In September 2019, Sega and Universal Space announced an exclusive Chinese version of the game titled "Haunted House: Scarlet Dawn". While it features the same mechanics as the Global version, there are several changes, such as a tweaked UI and Chinese subtitles. A Korean version of the game was also spotted. An upright cabinet model was revealed by South Korean arcade developer Andamiro on January 30th, 2021. According to Arcade Heroes, a member of Sega Europe is unsure if this model will see a Western release and claimed that the game has some software differences. Another upright cabinet has been spotted in the United Kingdom, leading to speculation that it is being location tested by Sega.

==Reception==
House of the Dead: Scarlet Dawn received mixed reviews from critics. The design of the arcade cabinet was largely cited as atmospheric and eye-catching. Wilcox Arcade felt the air blasters and vibrating seats were particularly effective. Gamerism also praised these features, but found the cabinet's sound mixing to be poor.
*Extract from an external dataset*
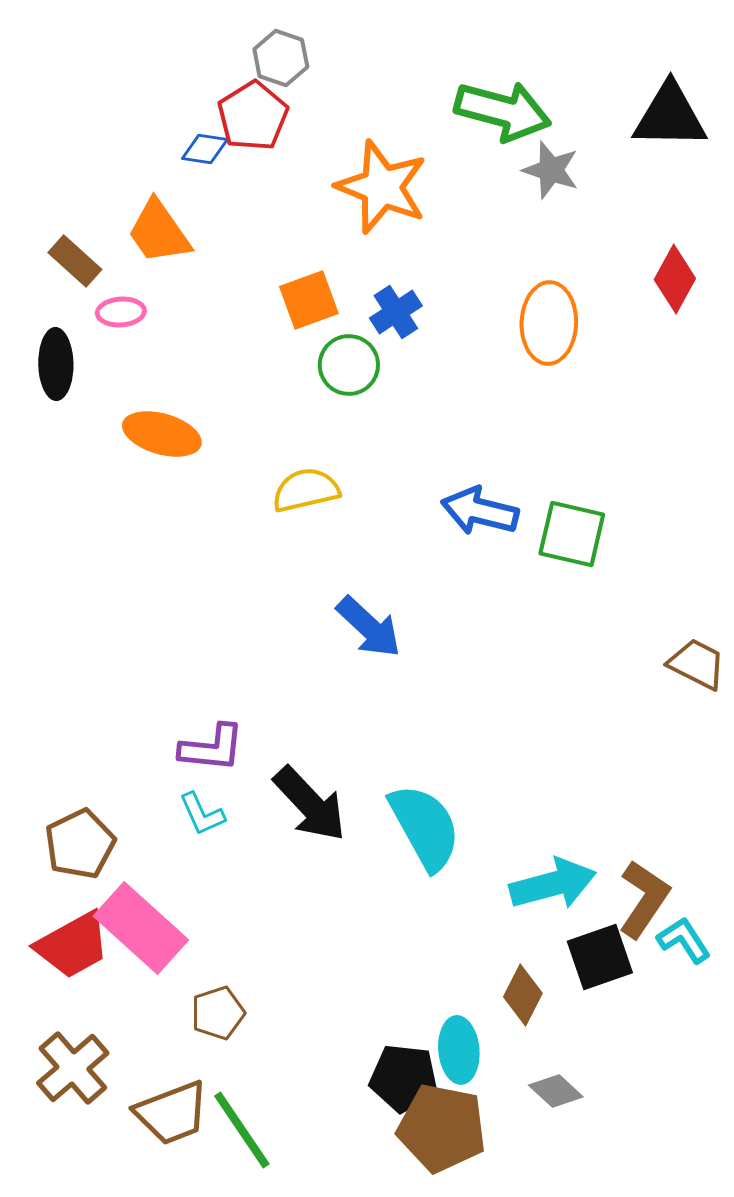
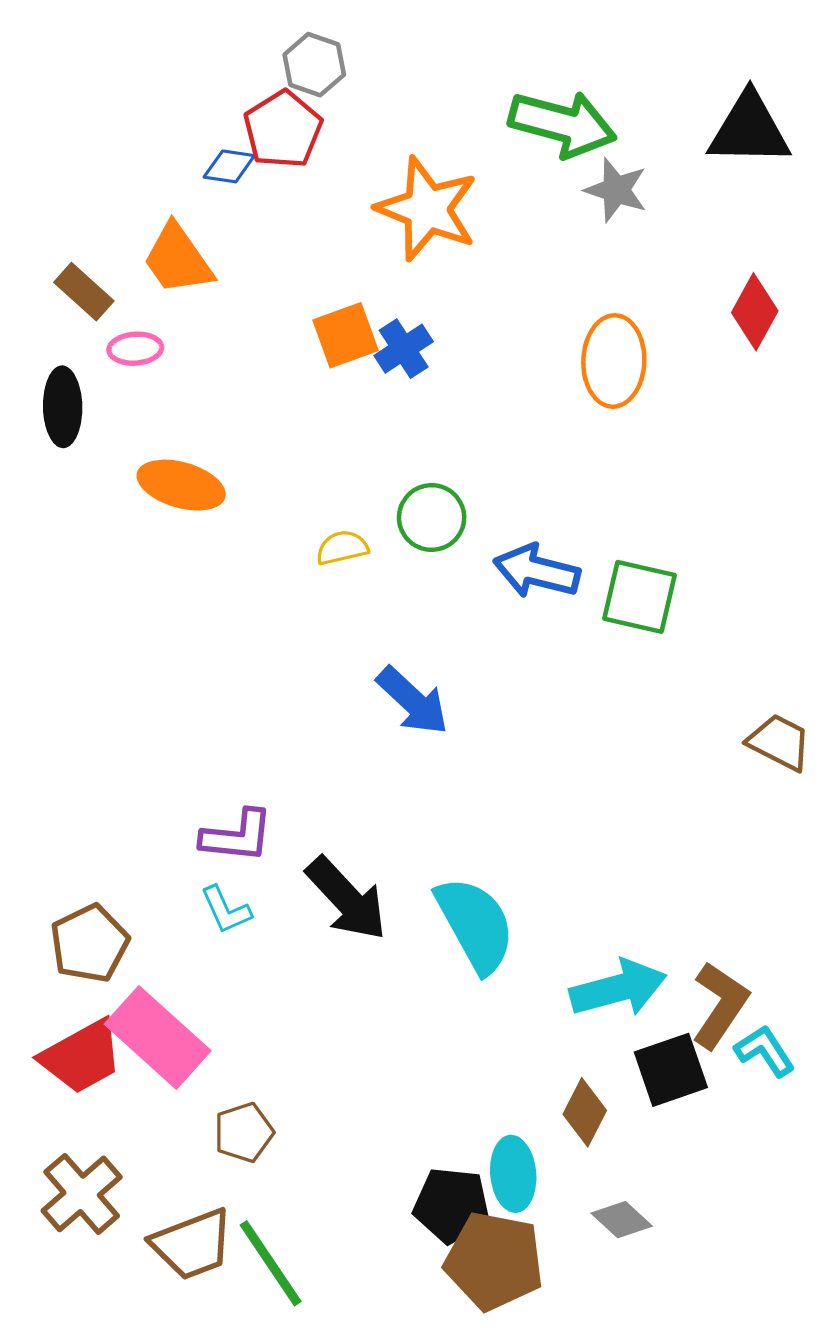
blue cross: (396, 312) -> (404, 349), moved
green circle: (349, 365) -> (432, 517), moved
yellow semicircle: (306, 490) -> (342, 548), size x0.7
The graphics were generally praised for their high fidelity. SEGAbits lauded the inclusion of enemies and bosses from the original 1996 House of the Dead game. However, some critics lamented the lack of violence and felt that the human character animations were unimpressive.
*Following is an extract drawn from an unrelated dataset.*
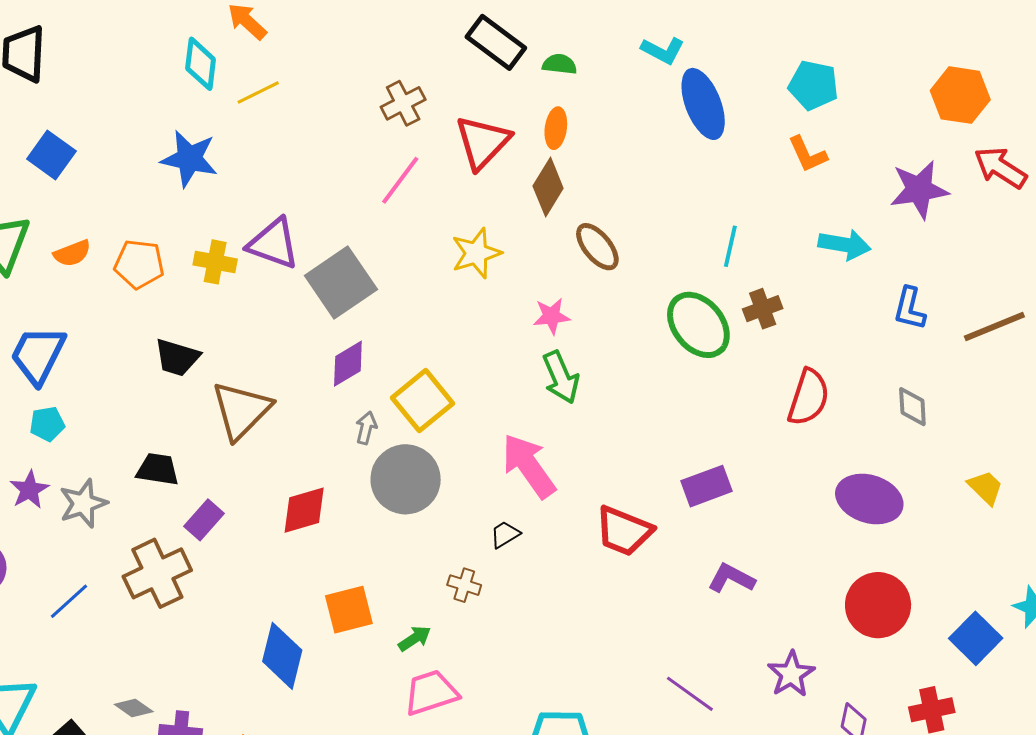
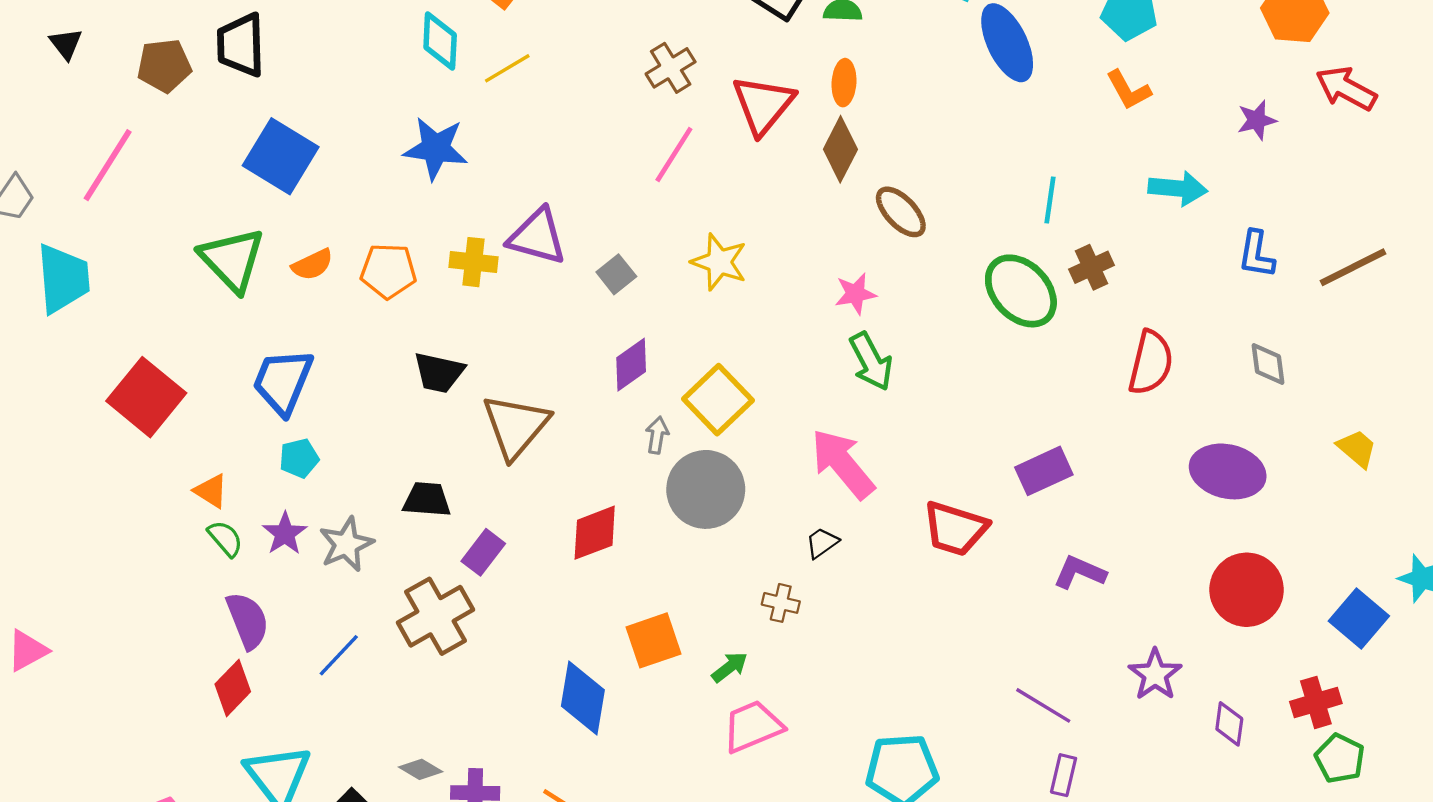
blue square: (51, 155) -> (281, 156), size x1.4
purple star: (919, 190) -> (1257, 120), size x0.6
yellow star: (476, 253) -> (719, 262), moved, turned -30
gray square: (341, 283) -> (616, 274), size x0.5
The gameplay on the other hand drew mixed responses. Most critics enjoyed the larger enemy hordes and the added strategy of picking special weapons before each stage. Others took issue with the auto reload mechanic. Gamerism noted frame rate drops, which they felt added an unfair element to the game's difficulty. The lack of English subtitles was also criticized.

The boss fights were criticized for being overly scripted. Chris Plante of Polygon said that the fights "tend to make it a little too obvious that I'm just pointing a cursor where the game tells me until the health bar hits zero, or I trigger the special move that will deliver the fatal blow." Some critics felt that the final boss was anticlimactic.